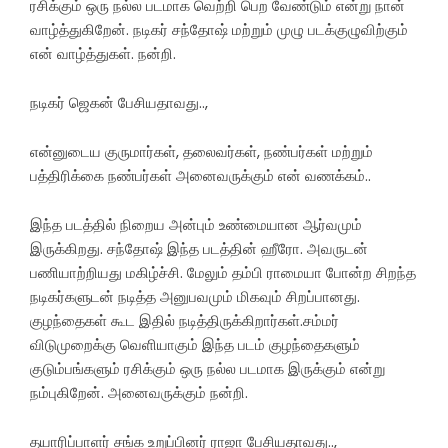
ரசிக்கும் ஒரு நல்ல படமாக வெற்றி பெற வேண்டும் என்று நான்
வாழ்த்துகிறேன். நடிகர் சந்தோஷ் மற்றும் முழு படக்குழுவிற்கும்
என் வாழ்த்துகள். நன்றி.
நடிகர் ஜெகன் பேசியதாவது..,
என்னுடைய குருமார்கள், தலைவர்கள், நண்பர்கள் மற்றும்
பத்திரிக்கை நண்பர்கள் அனைவருக்கும் என் வணக்கம்..
இந்த படத்தில் நிறைய அன்பும் உண்மையான ஆர்வமும்
இருக்கிறது. சந்தோஷ் இந்த படத்தின் ஹீரோ. அவருடன்
பணியாற்றியது மகிழ்ச்சி. மேலும் தம்பி ராமையா போன்ற சிறந்த
நடிகர்களுடன் நடித்த அனுபவமும் மிகவும் சிறப்பானது.
குழந்தைகள் கூட இதில் நடித்திருக்கிறார்கள்.சம்மர்
விடுமுறைக்கு வெளியாகும் இந்த படம் குழந்தைகளும்
குடும்பங்களும் ரசிக்கும் ஒரு நல்ல படமாக இருக்கும் என்று
நம்புகிறேன். அனைவருக்கும் நன்றி.
தயாரிப்பாளர் சங்க உறுப்பினர் ராஜா பேசியதாவது..,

——

Required work:
Excluding the pictures, reproduce every entry exactly as given.

Exercise solution:
ரசிக்கும் ஒரு நல்ல படமாக வெற்றி பெற வேண்டும் என்று நான்
வாழ்த்துகிறேன். நடிகர் சந்தோஷ் மற்றும் முழு படக்குழுவிற்கும்
என் வாழ்த்துகள். நன்றி.
நடிகர் ஜெகன் பேசியதாவது..,
என்னுடைய குருமார்கள், தலைவர்கள், நண்பர்கள் மற்றும்
பத்திரிக்கை நண்பர்கள் அனைவருக்கும் என் வணக்கம்..
இந்த படத்தில் நிறைய அன்பும் உண்மையான ஆர்வமும்
இருக்கிறது. சந்தோஷ் இந்த படத்தின் ஹீரோ. அவருடன்
பணியாற்றியது மகிழ்ச்சி. மேலும் தம்பி ராமையா போன்ற சிறந்த
நடிகர்களுடன் நடித்த அனுபவமும் மிகவும் சிறப்பானது.
குழந்தைகள் கூட இதில் நடித்திருக்கிறார்கள்.சம்மர்
விடுமுறைக்கு வெளியாகும் இந்த படம் குழந்தைகளும்
குடும்பங்களும் ரசிக்கும் ஒரு நல்ல படமாக இருக்கும் என்று
நம்புகிறேன். அனைவருக்கும் நன்றி.
தயாரிப்பாளர் சங்க உறுப்பினர் ராஜா பேசியதாவது..,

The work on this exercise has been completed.